• Required work
Pick out and copy every line below that has the word "있습니다".

<<<<

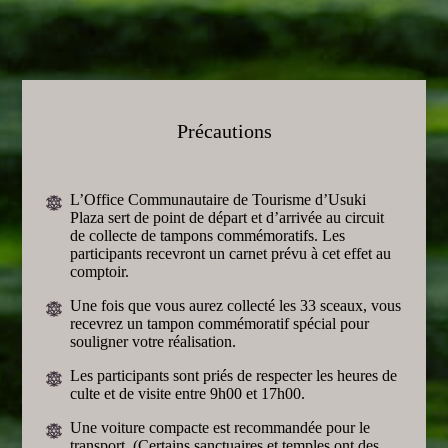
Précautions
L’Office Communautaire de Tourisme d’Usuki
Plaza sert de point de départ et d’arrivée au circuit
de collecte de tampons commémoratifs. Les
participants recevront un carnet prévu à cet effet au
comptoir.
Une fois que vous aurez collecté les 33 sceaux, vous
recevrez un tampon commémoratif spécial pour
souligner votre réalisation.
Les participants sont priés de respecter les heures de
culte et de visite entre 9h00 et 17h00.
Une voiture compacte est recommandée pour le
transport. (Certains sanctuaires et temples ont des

>>>>
<<<<

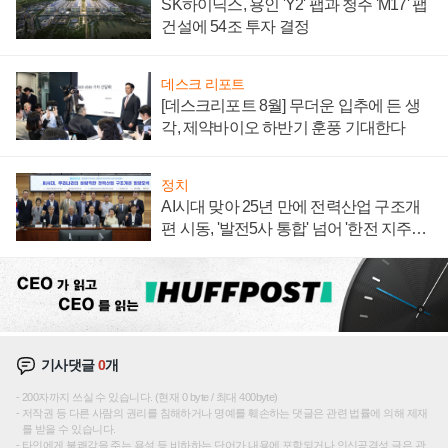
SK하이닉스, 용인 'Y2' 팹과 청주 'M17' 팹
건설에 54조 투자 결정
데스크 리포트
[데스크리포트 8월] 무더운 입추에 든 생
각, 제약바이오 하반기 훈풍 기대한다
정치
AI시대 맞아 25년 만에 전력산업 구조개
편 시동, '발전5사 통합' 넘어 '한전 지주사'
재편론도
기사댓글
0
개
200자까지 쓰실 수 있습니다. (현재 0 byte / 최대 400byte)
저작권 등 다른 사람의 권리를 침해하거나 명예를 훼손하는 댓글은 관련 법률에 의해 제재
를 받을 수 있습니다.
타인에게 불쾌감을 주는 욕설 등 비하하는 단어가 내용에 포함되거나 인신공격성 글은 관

>>>>
<<<<

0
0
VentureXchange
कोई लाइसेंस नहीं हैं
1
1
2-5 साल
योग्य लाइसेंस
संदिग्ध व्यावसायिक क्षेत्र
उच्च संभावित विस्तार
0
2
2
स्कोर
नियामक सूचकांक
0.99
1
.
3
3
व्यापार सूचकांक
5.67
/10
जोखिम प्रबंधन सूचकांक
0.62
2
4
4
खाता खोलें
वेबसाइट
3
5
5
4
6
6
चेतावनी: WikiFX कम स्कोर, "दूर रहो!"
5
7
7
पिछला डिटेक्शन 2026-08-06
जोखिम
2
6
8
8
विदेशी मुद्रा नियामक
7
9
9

>>>>

• Task result
200자까지 쓰실 수 있습니다. (현재 0 byte / 최대 400byte)
를 받을 수 있습니다.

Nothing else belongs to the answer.